● Work request
Please give the lines below again exactly as they stand, from the one that contains "Santa Maria Oliveto: tre" up to and including the one that contains "در برگردان مفردات", leaving all pictures out.

● Source data
►

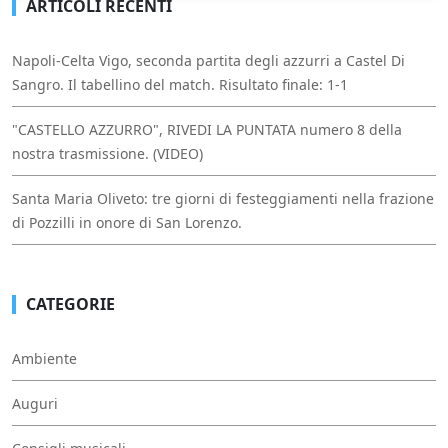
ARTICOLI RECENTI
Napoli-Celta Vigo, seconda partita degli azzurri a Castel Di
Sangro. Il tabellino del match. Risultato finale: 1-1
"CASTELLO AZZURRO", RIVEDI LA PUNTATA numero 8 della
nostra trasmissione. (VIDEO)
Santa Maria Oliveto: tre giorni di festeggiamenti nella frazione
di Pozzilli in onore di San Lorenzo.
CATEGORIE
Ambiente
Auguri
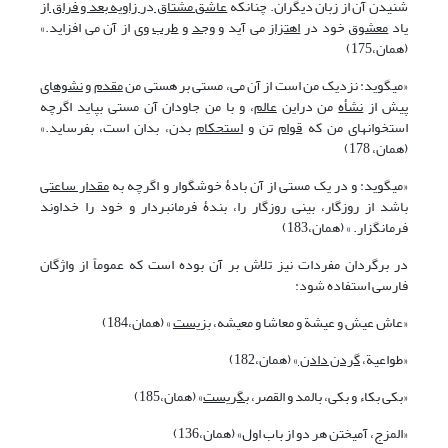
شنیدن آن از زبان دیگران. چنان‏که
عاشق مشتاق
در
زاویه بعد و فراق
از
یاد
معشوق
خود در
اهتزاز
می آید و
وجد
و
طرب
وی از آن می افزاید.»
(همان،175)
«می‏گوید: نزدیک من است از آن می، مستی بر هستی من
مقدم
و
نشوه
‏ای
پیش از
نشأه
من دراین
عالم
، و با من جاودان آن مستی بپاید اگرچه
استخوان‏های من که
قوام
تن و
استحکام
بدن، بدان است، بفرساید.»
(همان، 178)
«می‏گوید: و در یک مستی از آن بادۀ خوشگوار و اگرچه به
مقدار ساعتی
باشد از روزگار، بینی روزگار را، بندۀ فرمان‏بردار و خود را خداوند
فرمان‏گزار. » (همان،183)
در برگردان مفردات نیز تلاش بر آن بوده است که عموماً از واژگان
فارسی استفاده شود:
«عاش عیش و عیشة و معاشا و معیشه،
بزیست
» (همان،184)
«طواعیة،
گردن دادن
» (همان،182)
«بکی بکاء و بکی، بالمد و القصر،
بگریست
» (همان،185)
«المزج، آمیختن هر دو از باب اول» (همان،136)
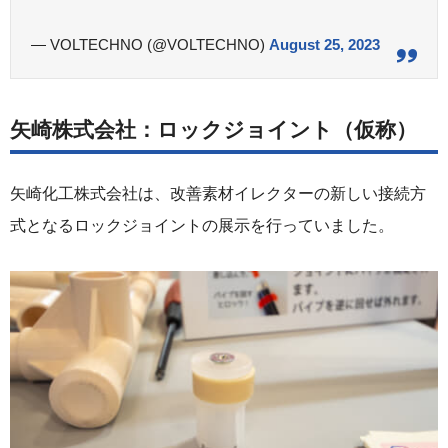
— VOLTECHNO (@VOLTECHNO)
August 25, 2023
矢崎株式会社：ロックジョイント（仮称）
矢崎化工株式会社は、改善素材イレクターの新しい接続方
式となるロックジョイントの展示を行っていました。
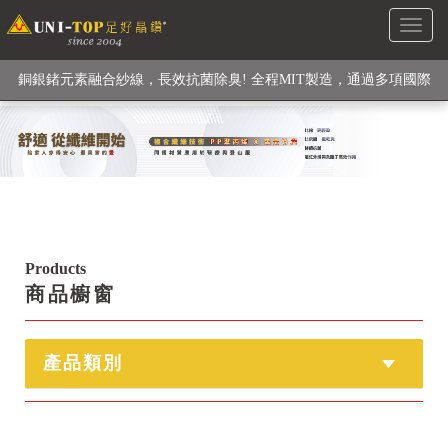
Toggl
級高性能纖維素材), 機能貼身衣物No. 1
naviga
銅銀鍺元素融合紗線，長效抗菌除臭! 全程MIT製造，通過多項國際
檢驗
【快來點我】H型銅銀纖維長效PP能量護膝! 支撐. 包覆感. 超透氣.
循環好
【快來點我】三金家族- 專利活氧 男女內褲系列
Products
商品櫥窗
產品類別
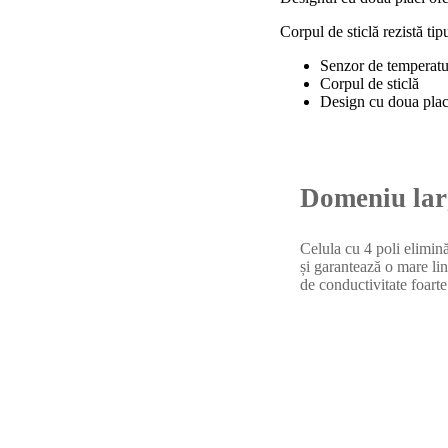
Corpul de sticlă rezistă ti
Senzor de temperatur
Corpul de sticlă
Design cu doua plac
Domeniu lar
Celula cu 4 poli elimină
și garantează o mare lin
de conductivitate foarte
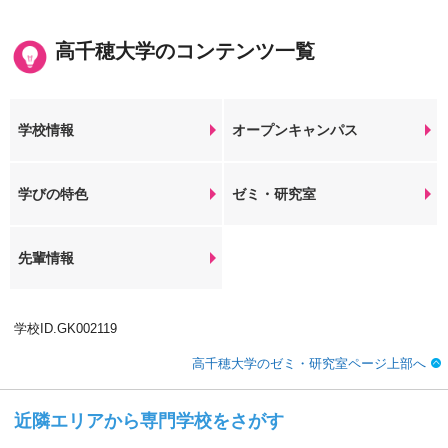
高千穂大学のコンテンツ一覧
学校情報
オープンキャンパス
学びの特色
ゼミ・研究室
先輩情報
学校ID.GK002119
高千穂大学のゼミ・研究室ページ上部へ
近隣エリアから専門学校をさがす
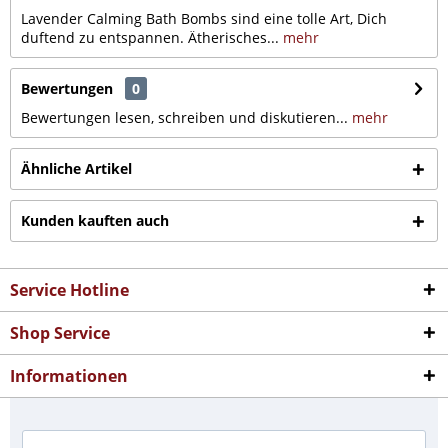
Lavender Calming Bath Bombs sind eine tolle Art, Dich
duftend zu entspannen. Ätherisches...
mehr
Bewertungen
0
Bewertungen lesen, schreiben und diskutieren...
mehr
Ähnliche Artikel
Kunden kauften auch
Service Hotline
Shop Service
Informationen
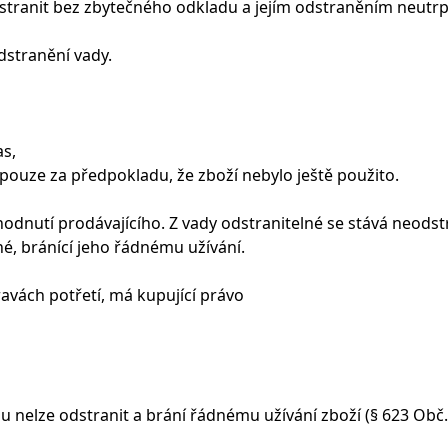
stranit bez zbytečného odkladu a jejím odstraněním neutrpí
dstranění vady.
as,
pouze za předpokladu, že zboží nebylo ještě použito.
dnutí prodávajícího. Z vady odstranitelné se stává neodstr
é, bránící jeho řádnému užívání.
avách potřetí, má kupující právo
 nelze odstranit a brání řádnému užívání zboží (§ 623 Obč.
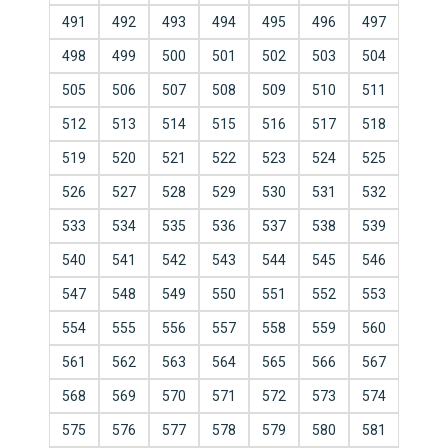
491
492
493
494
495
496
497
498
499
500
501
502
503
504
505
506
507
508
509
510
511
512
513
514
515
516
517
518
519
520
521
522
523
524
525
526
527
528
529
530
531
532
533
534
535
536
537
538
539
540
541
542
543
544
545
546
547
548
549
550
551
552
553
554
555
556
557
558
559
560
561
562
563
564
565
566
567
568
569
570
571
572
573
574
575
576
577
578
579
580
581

◄
►

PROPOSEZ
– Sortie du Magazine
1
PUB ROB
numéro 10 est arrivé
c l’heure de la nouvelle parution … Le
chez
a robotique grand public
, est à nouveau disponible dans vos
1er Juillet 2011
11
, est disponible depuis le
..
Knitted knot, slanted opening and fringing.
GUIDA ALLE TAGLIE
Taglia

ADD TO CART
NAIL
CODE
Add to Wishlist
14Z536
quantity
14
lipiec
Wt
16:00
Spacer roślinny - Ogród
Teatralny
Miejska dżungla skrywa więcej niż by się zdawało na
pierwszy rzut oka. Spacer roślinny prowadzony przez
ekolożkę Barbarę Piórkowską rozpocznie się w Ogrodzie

◄
►

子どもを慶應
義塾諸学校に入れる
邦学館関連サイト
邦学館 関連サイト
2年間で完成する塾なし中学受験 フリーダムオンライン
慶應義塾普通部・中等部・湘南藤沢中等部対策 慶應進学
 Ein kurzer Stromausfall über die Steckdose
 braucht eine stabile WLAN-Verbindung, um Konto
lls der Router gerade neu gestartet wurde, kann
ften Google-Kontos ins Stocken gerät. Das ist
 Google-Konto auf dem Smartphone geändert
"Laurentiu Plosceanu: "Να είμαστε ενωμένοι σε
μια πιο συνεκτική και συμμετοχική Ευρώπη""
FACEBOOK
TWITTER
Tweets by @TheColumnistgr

◄

● Written solution
Santa Maria Oliveto: tre giorni di festeggiamenti nella frazione
di Pozzilli in onore di San Lorenzo.
CATEGORIE
Ambiente
Auguri
شنیدن آن از زبان دیگران. چنان‏که
عاشق مشتاق
در
زاویه بعد و فراق
از
یاد
معشوق
خود در
اهتزاز
می آید و
وجد
و
طرب
وی از آن می افزاید.»
(همان،175)
«می‏گوید: نزدیک من است از آن می، مستی بر هستی من
مقدم
و
نشوه
‏ای
پیش از
نشأه
من دراین
عالم
، و با من جاودان آن مستی بپاید اگرچه
استخوان‏های من که
قوام
تن و
استحکام
بدن، بدان است، بفرساید.»
(همان، 178)
«می‏گوید: و در یک مستی از آن بادۀ خوشگوار و اگرچه به
مقدار ساعتی
باشد از روزگار، بینی روزگار را، بندۀ فرمان‏بردار و خود را خداوند
فرمان‏گزار. » (همان،183)
در برگردان مفردات نیز تلاش بر آن بوده است که عموماً از واژگان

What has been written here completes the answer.